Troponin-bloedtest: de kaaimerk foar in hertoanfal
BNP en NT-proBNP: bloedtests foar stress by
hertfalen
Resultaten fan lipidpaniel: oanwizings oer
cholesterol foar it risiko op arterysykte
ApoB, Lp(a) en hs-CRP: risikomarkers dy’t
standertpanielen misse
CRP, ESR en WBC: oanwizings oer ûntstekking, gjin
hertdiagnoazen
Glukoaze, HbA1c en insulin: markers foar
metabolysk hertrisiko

☆ ☆ ☆ ☆ ☆

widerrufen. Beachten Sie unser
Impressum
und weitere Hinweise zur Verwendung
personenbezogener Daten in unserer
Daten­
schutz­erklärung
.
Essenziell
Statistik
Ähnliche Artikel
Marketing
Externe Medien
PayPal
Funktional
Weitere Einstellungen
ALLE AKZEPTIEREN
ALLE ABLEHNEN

☆ ☆ ☆ ☆ ☆

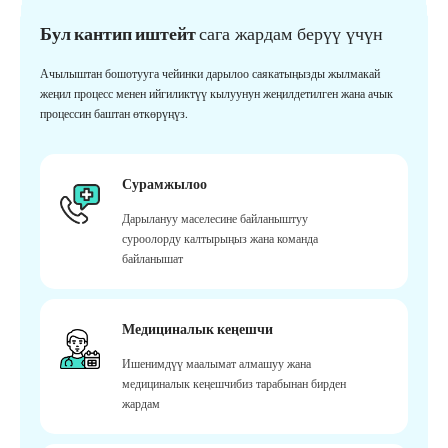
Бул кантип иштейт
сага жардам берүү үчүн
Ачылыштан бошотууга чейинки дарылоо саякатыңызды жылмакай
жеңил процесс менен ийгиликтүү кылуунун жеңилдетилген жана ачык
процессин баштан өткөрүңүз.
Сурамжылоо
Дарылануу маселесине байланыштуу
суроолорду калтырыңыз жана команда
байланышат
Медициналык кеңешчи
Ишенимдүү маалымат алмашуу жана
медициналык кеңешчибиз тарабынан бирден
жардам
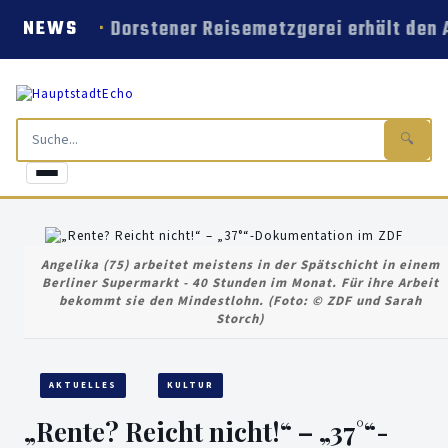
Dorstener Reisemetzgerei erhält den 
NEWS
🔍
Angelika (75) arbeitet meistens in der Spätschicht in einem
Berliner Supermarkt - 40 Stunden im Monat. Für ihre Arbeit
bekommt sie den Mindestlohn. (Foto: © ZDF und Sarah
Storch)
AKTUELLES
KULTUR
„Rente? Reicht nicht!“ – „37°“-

☆ ☆ ☆ ☆ ☆

▶ **REQUIRED WORK**:
Search the data above for the word "oanwizings". Copy each line it is in.

▶ **YOUR RESPONSE**:
Resultaten fan lipidpaniel: oanwizings oer
CRP, ESR en WBC: oanwizings oer ûntstekking, gjin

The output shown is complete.